With the power once in his hands, Francisco Solano Lopez changed his tactics as completely and as abruptly as had Francia in his day. Tyranny once more became the accepted order of things. Lopez had brought with him from France his mistress, Madame Lynch, a Parisian of Irish descent, and it was this latter alone who possessed the slightest influence over the new autocrat.

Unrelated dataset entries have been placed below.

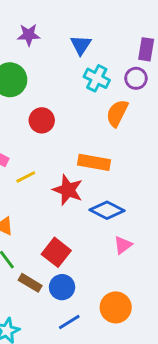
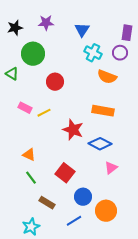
orange semicircle: (117, 113) -> (107, 77), turned -96
orange rectangle: (94, 162) -> (103, 111), moved
yellow line: (26, 177) -> (44, 113), moved
brown rectangle: (30, 283) -> (47, 203), moved
blue circle: (62, 287) -> (83, 197), moved

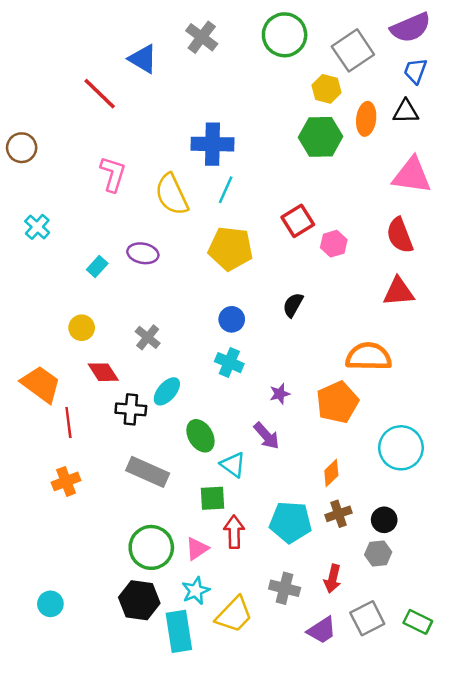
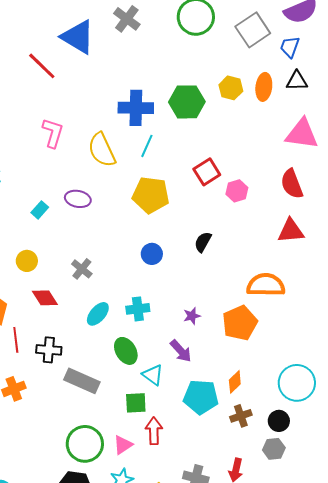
blue triangle: (143, 59) -> (78, 37), size x1.4
blue trapezoid: (415, 71) -> (290, 47), moved
yellow hexagon: (327, 89) -> (231, 88), moved
green hexagon: (321, 137) -> (187, 102), moved
cyan cross: (229, 363) -> (138, 309), moved, turned -30
black cross: (131, 409) -> (49, 350), moved
cyan circle: (401, 448) -> (297, 383), moved
cyan pentagon: (291, 522) -> (201, 397), moved

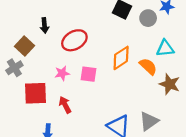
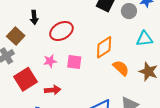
orange semicircle: (148, 66) -> (121, 68), moved
red square: (35, 93) -> (26, 79), turned -30
red arrow: (65, 105) -> (53, 90), turned 112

Indeed, once firmly established on his throne—for his Dictator's seat was in reality nothing less—Lopez II. showed a most callous disregard for the lives of any of his subjects, whether great or small. Ever since his visit to France Napoleon had constituted his ideal of manhood, and it was upon the conduct of the great Corsican that he loved to think he modelled his own.
Certainly Lopez was utterly free from any dread of holocaust. In a very short while the prisons had been filled to overflowing, and the red soil of Paraguay grew redder with the blood of hundreds of executions. Once again the barriers began to be set up between Paraguay and the outer world, and once again it became almost impossible for one who had crossed its frontiers to return to his native land. But, since it was the fate of Lopez to have lived in a later age than Francia, the ambitions of this third Dictator were correspondingly enlarged. It was not his design ultimately to shut off Paraguay from the rest of the Continent; it was his plan rather to cause the frontiers of his country to spread until they had enveloped all the other lands. Thus he considered he was acting in conformity with the true Napoleonic tradition, and also, incidentally, with his own desires and dreams.
In order to be prepared for the great day which was to come to Paraguay, the army was increased, trained, and drilled until it became one of the most important and efficient military organizations in the Continent. This army was completely and entirely the toy of Lopez. The men were his to be shot or promoted at his slightest whim, and the officers were subjected to precisely the same irresponsible but merciless discipline.